Quando il munifico Barone passa a miglior vita, una triste sorpresa affligge i suoi congiunti: il compianto gentiluomo ha destinato i suoi beni proprio alla Chiesa e a quei poveri che tanto amava, facendoli assistere da un Monte dei Poveri per elemosine annuali, e lasciando i prossimi consanguinei senza gli auspicati emolumenti. Che fare? come porre riparo a un simile scandalo? Ed ecco che un leguleio si presta a suggerire di impugnare il testamento, e scrive la solita pubblicazione difensiva della sua tesi, chiamando e descrivendo una profusione di sovrani ed autori sacri o giuridici per giustificare con le loro opinioni manipolate ed extrapolate la possibilità che si possa cambiare l'ultima volontà del defunto con la sovvenzione in favore dei parenti poveri.(Cf. N.PICARDI, Della ragione di commutare la ultima volontà del Barone Giuseppe di Mirto a beneficio de' pubblici Regj Studj e della famiglia del defunto, Napoli 1733). Tutte le presunte colpe del Barone vengono riesumate e le sue bontà completamente obliate. Mentre la generosità verso i poveri viene del tutto ignorata, l'avvocato pubblicizza che il Barone aveva sottratto al nipote quasi tutto quel che gli spettava come fedecommesso degli antenati, che gli aveva rimesso solo un credito di poche centinaia di ducati, e che non gli aveva nemmeno voluto rimettere un altro credito di 1.300 ducati (id., p.2). Una somma certo ingente che sarebbe passata nei diritti degli eredi beneficati; e che intanto dimostra come il nipote fosse stato più volte impegnato a chiedere danaro allo zio il quale doveva essersi stancato di fare da continua cassa a favore dei suoi sperperi. Nelle ragioni del mancato erede, sostenute dalle lotte politiche che proprio in quegli anni separano la Chiesa dallo Stato borbonico e mettono in discussione la devozione cattolica dei suoi governanti, ecco che Livio, S.Agostino, Paolo III, il Gotofredo, e una lunga serie di altri geni vengono evocati ed invocati per sostenere con tenui puntelli la pericolante tesi dei delusi ereditandi e giustificare la possibilità che il principe possa commutare il legato pio a favore di una più degna destinazione.

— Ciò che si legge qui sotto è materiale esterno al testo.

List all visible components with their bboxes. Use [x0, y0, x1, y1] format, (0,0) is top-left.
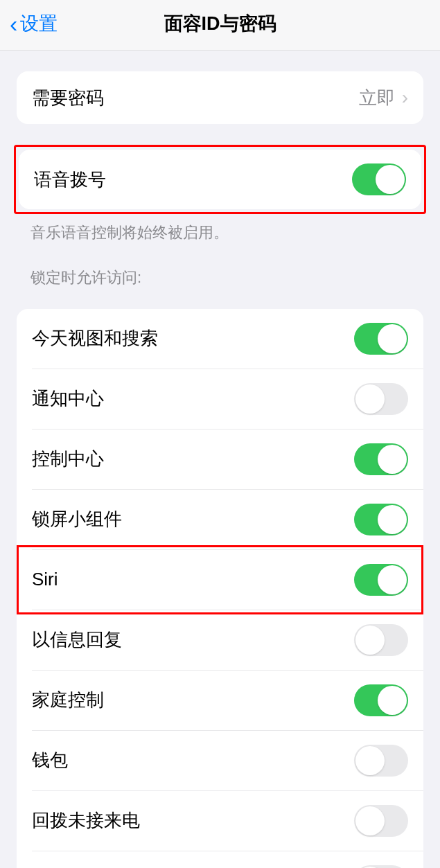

Ed ecco, che l'avvocato del povero nipote, ricorda come il "ricchissimo" barone e il suo maltrattato nipote siano discesi da una vetusta e nobilissima famiglia che non merita per i suoi esponenti un oltraggioso testamento. I Mirto, si spiega, sono gli antichi la Morte, e perciò inserisce nella sua memoria a stampa nomi di conosciutissimi antenati dei Mirto menzionati con quel diverso cognome; forse perché nella sua immaginazione pensa anche alla possibilità di un antenato comune con la famiglia francese de la Motte, con la conseguente risorsa di altra inutile, lontana e immaginaria nobiltà aggiunta. Un'altra, appunto, dopo l'invenzione dei Mirto Frangipane che tanto ha fatto sognare gli amanti dei doppi, tripli e quadrupli cognomi. Infatti, il fantasioso avvocato recita nelle sue pagine che la famiglia Mirto o sia della Morte, era così nominata in antiche carte, onorata con la stima dei Sovrani, menzionata come nobile e feudataria ora come Mirto ora come Morte (id., pp. 32-33).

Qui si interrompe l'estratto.